___ INPUT DATA

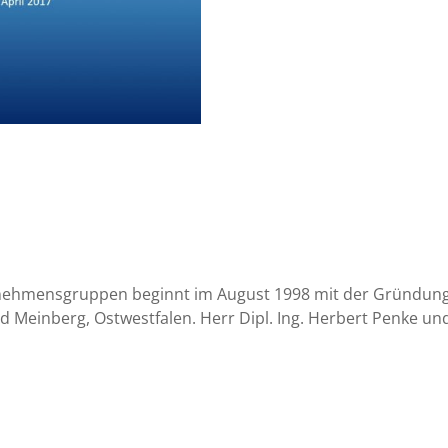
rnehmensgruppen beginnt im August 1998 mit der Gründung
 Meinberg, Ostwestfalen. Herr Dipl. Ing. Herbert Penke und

______
___ INPUT DATA

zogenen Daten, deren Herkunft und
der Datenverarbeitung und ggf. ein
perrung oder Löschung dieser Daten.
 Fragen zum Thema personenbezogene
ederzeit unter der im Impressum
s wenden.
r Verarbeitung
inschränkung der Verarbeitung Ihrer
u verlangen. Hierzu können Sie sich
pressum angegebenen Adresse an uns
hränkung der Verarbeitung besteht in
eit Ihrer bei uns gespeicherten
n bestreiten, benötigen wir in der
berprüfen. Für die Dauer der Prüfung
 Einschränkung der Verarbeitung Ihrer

______
___ INPUT DATA

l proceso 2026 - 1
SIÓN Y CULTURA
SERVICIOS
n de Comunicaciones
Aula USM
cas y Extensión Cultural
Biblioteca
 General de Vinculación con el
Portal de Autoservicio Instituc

______

▶ **ASSIGNMENT**:
An exact copy of the lines above, from the one containing "berprüfen. Für die Dauer der Prüfung" through the one containing "Einschränkung der Verarbeitung Ihrer", is the whole of the answer.

▶ **ANSWER BOX**:
berprüfen. Für die Dauer der Prüfung
 Einschränkung der Verarbeitung Ihrer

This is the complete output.